=== Data under study ===
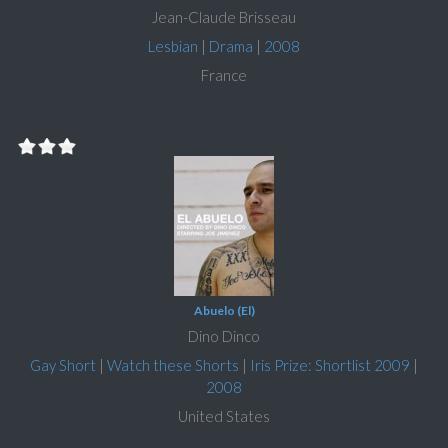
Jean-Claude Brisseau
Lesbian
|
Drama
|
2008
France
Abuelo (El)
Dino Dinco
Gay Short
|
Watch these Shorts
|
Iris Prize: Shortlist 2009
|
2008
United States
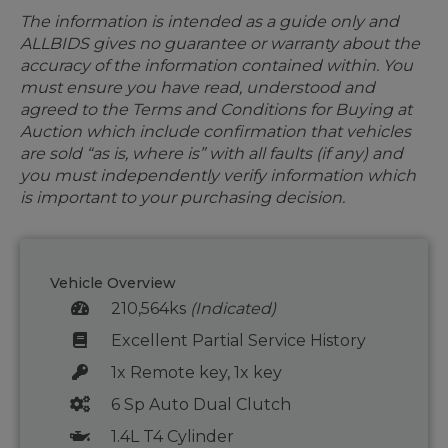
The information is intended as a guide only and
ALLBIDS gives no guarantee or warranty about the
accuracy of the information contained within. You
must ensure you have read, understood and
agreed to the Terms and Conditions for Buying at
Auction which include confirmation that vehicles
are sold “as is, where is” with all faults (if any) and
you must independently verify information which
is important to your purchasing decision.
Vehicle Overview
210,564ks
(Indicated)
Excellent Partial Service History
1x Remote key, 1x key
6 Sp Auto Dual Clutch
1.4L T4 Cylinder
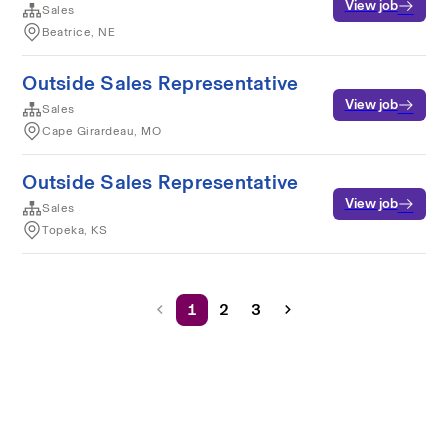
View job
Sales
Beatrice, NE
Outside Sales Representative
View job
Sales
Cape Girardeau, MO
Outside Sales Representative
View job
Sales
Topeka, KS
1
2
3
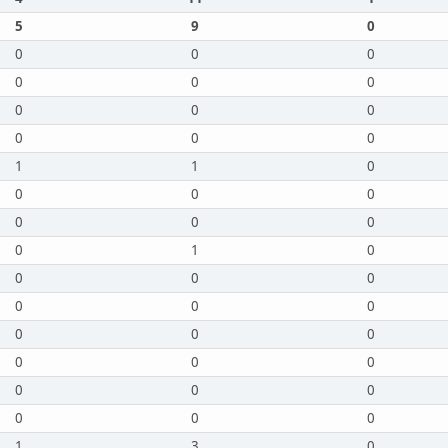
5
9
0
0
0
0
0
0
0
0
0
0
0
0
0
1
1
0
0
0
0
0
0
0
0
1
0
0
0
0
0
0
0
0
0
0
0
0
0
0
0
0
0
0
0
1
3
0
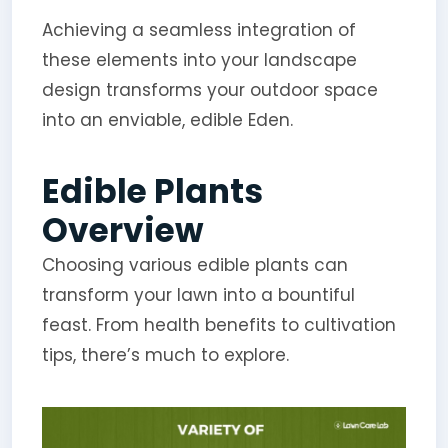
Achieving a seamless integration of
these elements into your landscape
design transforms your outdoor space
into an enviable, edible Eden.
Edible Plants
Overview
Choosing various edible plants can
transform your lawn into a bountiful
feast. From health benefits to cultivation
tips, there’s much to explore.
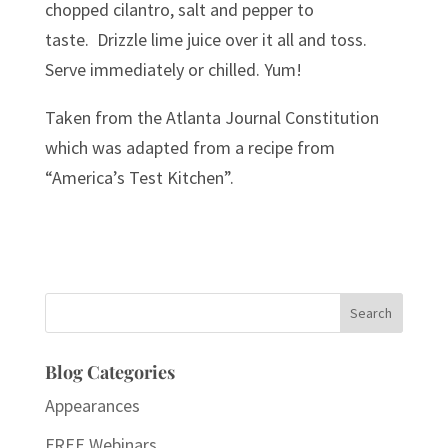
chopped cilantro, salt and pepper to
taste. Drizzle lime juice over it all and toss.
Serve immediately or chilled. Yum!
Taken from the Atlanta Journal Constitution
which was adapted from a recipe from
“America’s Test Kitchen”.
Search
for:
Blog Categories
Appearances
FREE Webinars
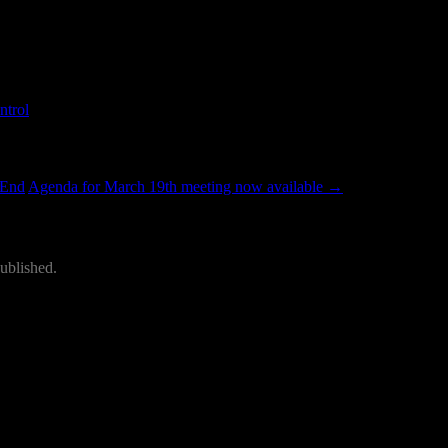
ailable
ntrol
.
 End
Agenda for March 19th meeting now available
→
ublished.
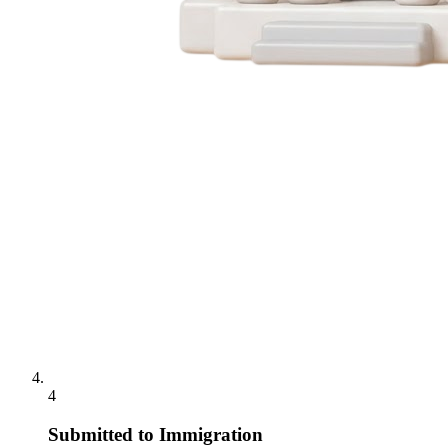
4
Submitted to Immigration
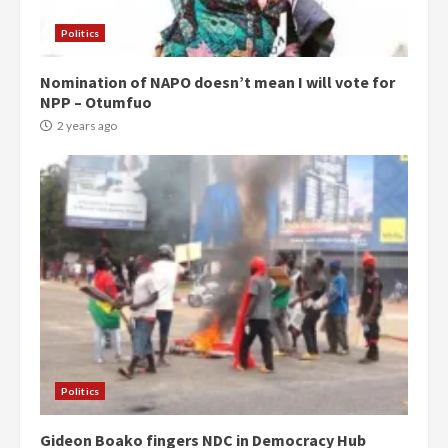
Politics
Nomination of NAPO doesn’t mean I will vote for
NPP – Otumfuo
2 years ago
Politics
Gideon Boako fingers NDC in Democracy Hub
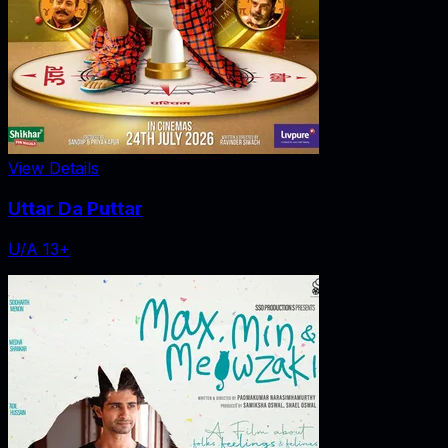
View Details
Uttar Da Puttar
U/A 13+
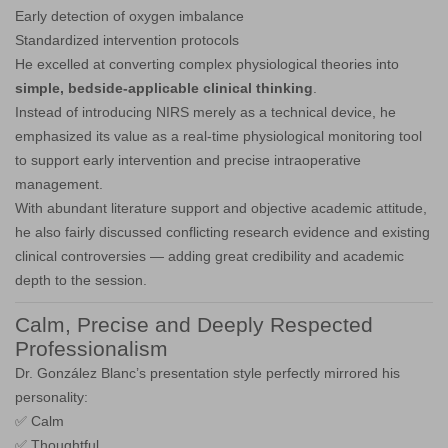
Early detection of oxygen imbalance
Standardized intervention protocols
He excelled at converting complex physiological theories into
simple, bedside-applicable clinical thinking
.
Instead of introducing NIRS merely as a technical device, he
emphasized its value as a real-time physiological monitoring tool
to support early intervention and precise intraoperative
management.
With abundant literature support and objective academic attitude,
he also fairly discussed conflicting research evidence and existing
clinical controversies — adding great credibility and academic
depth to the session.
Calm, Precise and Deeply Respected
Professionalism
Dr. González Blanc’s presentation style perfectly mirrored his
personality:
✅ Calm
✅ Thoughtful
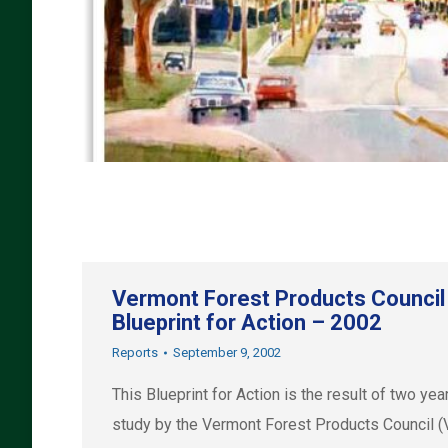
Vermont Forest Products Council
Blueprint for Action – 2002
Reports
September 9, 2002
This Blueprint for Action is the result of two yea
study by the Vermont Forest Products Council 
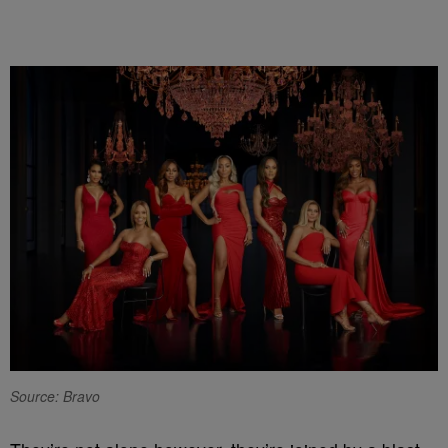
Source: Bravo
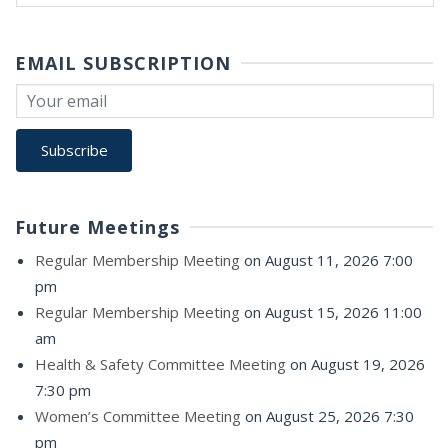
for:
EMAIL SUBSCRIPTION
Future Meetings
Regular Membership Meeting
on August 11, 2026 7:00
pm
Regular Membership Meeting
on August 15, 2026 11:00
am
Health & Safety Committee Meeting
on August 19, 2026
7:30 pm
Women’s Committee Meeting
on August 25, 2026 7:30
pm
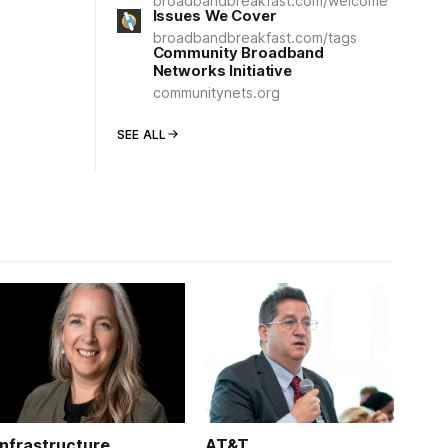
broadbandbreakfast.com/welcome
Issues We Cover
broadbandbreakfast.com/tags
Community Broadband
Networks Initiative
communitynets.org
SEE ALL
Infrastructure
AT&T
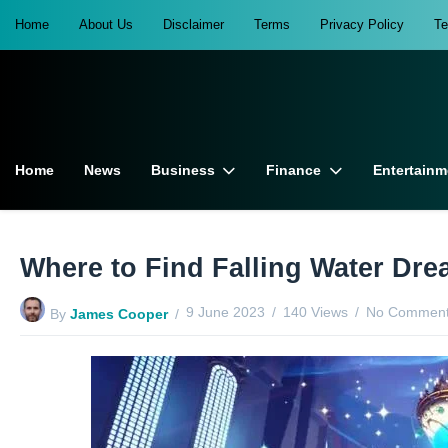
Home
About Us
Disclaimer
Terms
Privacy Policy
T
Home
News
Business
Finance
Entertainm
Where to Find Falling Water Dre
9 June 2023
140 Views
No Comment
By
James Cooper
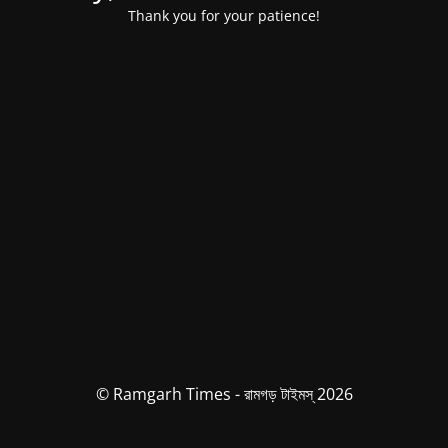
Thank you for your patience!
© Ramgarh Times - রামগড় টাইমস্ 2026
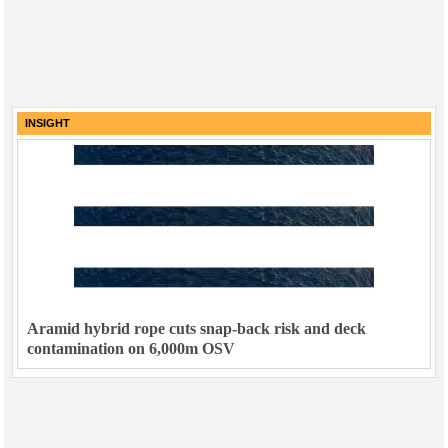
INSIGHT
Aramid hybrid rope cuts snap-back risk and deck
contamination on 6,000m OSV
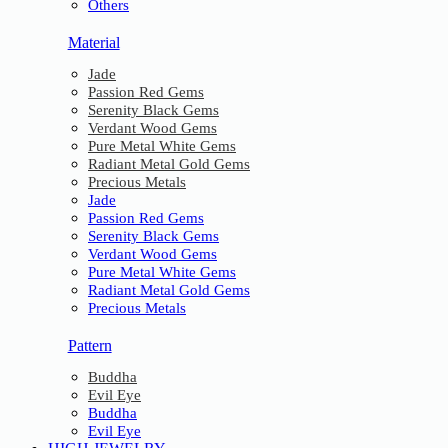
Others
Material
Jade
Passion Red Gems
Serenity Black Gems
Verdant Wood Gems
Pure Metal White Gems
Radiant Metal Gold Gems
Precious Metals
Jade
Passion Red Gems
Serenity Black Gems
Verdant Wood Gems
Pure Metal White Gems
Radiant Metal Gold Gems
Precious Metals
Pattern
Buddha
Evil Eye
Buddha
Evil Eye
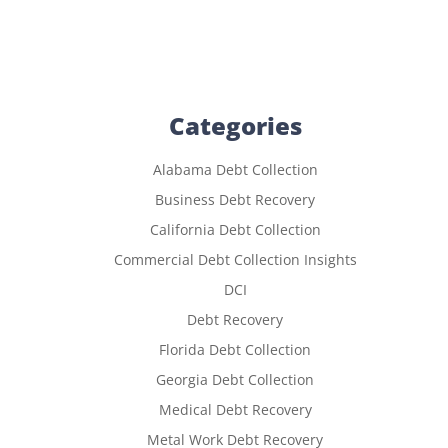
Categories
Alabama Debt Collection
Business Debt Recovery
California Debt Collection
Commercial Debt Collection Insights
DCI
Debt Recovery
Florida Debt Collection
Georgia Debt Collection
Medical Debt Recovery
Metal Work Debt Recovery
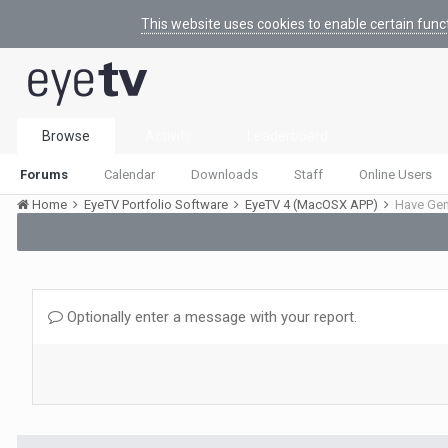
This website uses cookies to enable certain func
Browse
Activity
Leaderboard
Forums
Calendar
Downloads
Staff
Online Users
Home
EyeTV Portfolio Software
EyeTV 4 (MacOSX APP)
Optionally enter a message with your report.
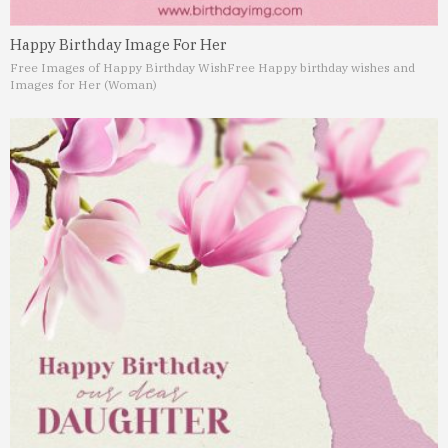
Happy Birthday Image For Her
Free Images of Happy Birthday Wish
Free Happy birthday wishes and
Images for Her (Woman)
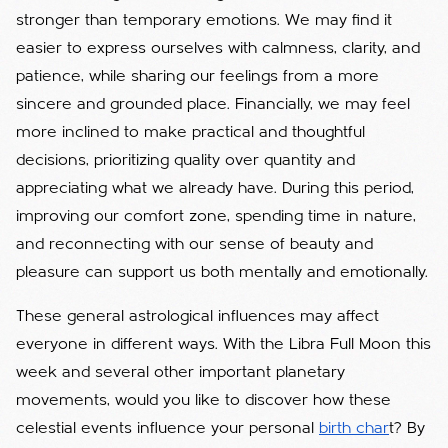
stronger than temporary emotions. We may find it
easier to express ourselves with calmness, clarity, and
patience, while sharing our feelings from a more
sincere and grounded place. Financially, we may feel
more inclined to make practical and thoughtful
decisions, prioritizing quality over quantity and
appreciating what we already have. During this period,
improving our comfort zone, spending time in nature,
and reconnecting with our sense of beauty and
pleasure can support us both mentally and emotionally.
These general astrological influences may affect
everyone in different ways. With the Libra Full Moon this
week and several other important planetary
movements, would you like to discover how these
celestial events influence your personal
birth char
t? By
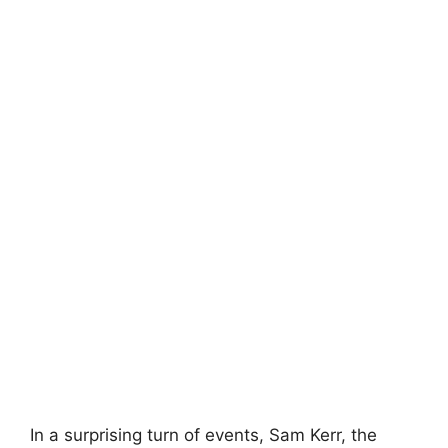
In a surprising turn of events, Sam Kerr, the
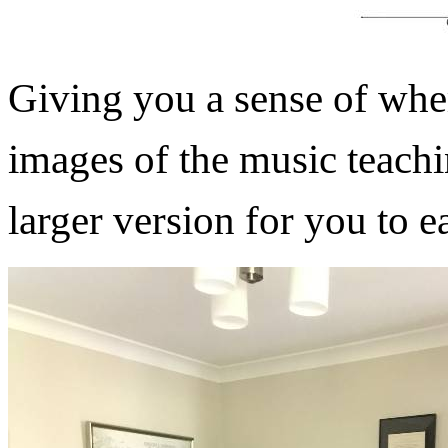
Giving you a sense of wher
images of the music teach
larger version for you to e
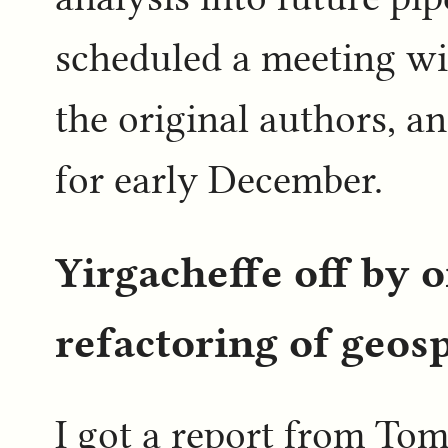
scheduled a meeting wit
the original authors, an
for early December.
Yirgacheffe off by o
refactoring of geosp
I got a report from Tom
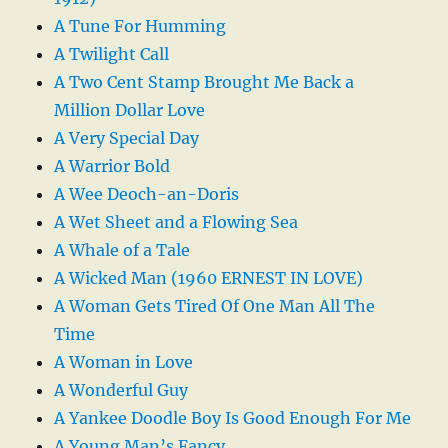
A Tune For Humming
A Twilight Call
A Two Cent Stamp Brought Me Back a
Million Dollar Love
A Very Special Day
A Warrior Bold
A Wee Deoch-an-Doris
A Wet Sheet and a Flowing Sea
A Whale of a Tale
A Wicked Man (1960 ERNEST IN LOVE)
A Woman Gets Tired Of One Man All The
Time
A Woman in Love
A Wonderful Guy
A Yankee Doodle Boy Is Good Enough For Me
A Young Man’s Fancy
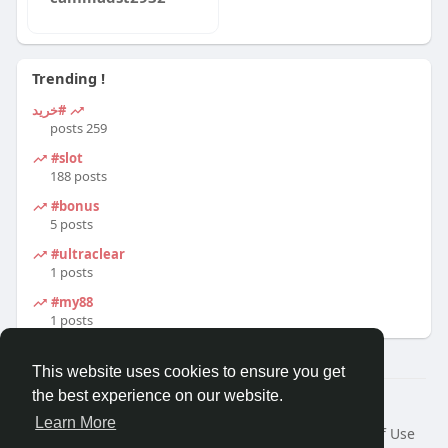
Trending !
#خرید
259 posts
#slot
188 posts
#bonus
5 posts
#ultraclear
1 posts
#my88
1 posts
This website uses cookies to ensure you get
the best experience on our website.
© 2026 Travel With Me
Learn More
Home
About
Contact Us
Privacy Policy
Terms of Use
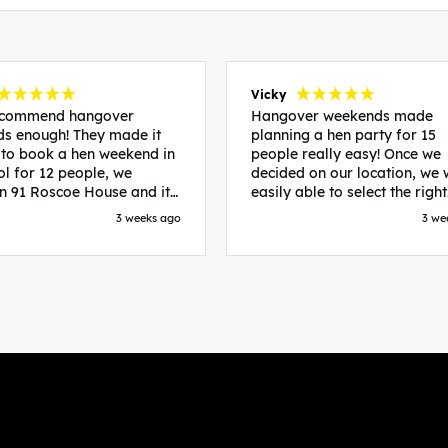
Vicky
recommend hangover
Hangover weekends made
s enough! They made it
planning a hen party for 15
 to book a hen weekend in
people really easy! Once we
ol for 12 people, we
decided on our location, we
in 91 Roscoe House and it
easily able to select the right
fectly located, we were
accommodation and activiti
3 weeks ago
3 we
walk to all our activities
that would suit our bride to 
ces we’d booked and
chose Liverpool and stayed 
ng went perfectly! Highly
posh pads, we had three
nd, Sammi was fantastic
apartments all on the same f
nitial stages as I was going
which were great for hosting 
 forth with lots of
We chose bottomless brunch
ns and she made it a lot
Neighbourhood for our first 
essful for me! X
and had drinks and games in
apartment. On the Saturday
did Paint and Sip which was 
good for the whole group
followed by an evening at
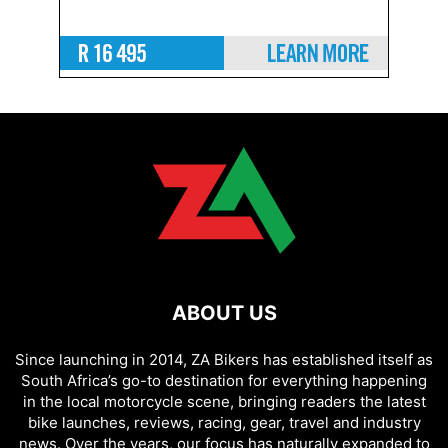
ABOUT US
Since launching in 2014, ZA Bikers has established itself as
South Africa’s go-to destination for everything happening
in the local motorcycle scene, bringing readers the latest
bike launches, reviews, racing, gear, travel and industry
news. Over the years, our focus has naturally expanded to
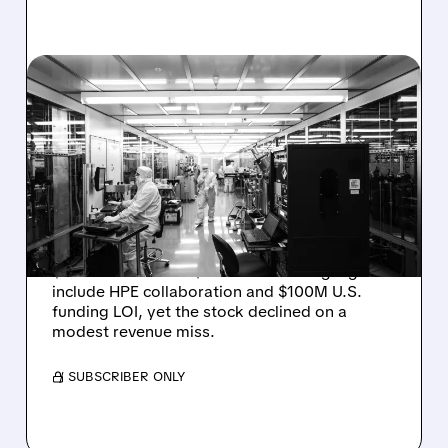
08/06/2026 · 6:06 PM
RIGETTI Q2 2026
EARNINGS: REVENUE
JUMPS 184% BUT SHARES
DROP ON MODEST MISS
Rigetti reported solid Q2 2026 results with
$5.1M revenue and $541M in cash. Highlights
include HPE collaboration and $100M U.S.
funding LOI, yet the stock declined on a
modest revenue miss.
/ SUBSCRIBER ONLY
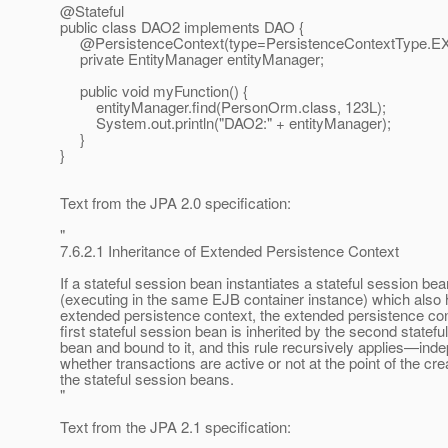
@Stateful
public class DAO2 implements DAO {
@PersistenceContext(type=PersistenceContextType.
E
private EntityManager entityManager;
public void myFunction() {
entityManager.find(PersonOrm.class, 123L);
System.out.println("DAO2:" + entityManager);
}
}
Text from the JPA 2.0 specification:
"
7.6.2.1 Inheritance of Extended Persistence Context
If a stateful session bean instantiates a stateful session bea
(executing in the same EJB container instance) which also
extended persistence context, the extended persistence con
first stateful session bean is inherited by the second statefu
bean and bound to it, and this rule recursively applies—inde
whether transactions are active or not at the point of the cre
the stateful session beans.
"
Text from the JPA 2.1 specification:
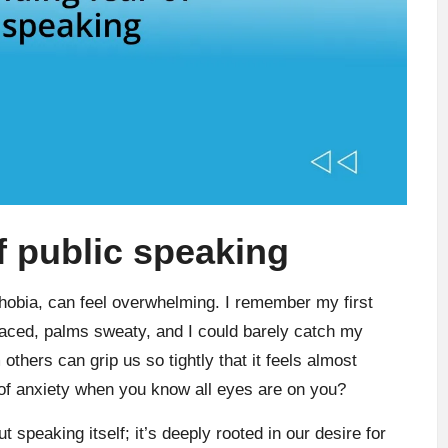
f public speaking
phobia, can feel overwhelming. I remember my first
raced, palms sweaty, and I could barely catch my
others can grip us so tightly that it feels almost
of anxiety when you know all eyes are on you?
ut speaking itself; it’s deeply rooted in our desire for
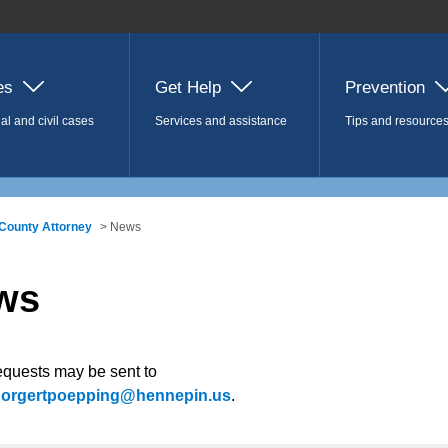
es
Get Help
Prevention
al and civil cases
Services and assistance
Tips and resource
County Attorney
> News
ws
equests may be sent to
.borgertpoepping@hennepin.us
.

=== Task directions ===
Search the data for the word "cookies" and copy each line where it appears.

=== Response to the task ===
This website uses cookies to enable certain func
This website uses cookies to ensure you get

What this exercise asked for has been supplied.